THE PANEL OF experts tasked with redesigning a 1,500 foot stretch of the Massachusetts Turnpike and rail tracks running along the Charles River has thrown a new wrinkle into the plans, coming up with a concept that would keep the highway and trains traveling along the ground while elevating a section of Soldiers Field Road.

The plan, a takeoff on the so-called hybrid model that will be one of three options presented in a report to Transportation Secretary Stephanie Pollack on Friday, would also allow a wider pedestrian and bike path along the Charles while increasing green space.

“The report won’t be perfect… but it will be awfully close,” joked Jack Wright, an engineer with Weston & Sampson who is leading the Independent Review Team that is drawing up the designs and fashioning the report by the Friday deadline. “We could spend another year and I don’t think we’d be closer to having a moment where we say, ‘Aha, here’s the answer.’”

The team of engineers and architects was given 90 days to come up with drawings based on recommendations from a state Draft Environmental Impact Report for the estimated $1 billion project. The report had three options for the stretch of road that climbs and curves around a fallow area of land owned in part by the state, Harvard University, and Boston University. Tearing down the old viaduct regardless of which option Pollack picks will open up much of the land on the northern side of the Pike for Harvard to develop.

Ilyas Bhatti, an engineer on the review team and former commissioner of the Metropolitan District Commission who now teaches at Wentworth Institute of Technology, said the plans are for construction to begin in 2021 and be completed in four years.

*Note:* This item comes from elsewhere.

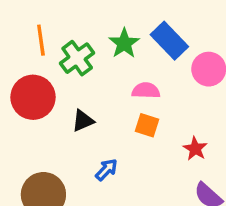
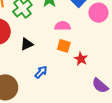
red star: (195, 149) -> (81, 59), moved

One of the options is to remake the highway much the way it already is, with an elevated structure carrying Mass Pike traffic over heavy rail and commuter train tracks as well as rebuilding Soldiers Field Road so the four lanes would run below but alongside the westbound side of the Pike. It would create the widest lanes on the Pike at 12 feet.

That option would not require taking any land from BU but would use the existing footings for the viaduct and run the trains underneath, potentially creating noise problems. And, while it allows for expanding green space and the Paul Dudley White Path, it would be the most difficult design to build pedestrian and bicycle access across the elevated structure from the BU side.

Another option would leave all vehicles and trains at grade level, eliminating any elevated structures and running the Grand Junction Line, the tracks carrying the heavy commercial trains, raised up on fill. The at grade option would require taking up to seven feet of land from BU over about a 500-foot stretch and would have the most impact on the Charles, with part of the river getting filled in to accommodate the White Path.

Wright told the several dozen transportation and neighborhood advocates who gathered Wednesday evening in Brighton for the presentation that BU has been involved in the discussions all along the way.

“They’ve certainly been cooperating and continue to be cooperative,” said Wright, who had previously worked with transportation officials on the redesigned Green Line Extension. “We’ll find out how much cooperation costs later.”

The third option the team was given was the hybrid model that initially had the Grand Junction Line raised up on a viaduct with everything else at or below grade, with the eastbound Pike traffic running underneath. The option required taking BU land but the impact on the Charles would be minimal.

But the team drew up another hybrid alternative that would run the commercial trains on the ground while elevating Soldiers Field Road on a smaller viaduct running over the four westbound lanes on the Pike. The smaller viaduct would create an even larger green space and allow for a wider pedestrian and bike path along the Charles.

Not everyone was taken with the new design. Richard Dimino, president and CEO of the nonprofit A Better City, advocated for the at grade option and recommended looking into a “high line” structure for the White Path that would make it easier to connect with a pedestrian overpass while minimizing the infringement on the Charles.

Dimino also urged the team to reconsider the timeline that allows for 30 days for comments but does not permit the draft report to be influenced by the suggestions. He also pushed Wright to include more precise cost estimates for people to gauge what the better options would be for cost and “constructability.”

Former transportation secretary Fred Salvucci, who was the mastermind behind the Big Dig, the last major highway reconstruction of this magnitude, said eliminating the curve is a paramount priority for the redesign, something he said the hybrid and grade level models do but not the viaduct alternative.

He also lobbied for the Legislature to pass a bill that would mandate green space set-aside before any design is approved.

“The way to fix that is at the front end of the project,” Salvucci said during a question and answer period of the presentation. “You can say ‘this much is going to be green, there’s no fooling around.’ It should be built into that statute so there’s no reduction in green space.”

The draft report will be given to the Department of Transportation on Friday and then made public during the board meeting on October 15. Beginning October 17, there will be a 30-day comment period and Pollack is expected to decide soon after. The report will include pros and cons of each of the designs but will have no recommendations or preferences.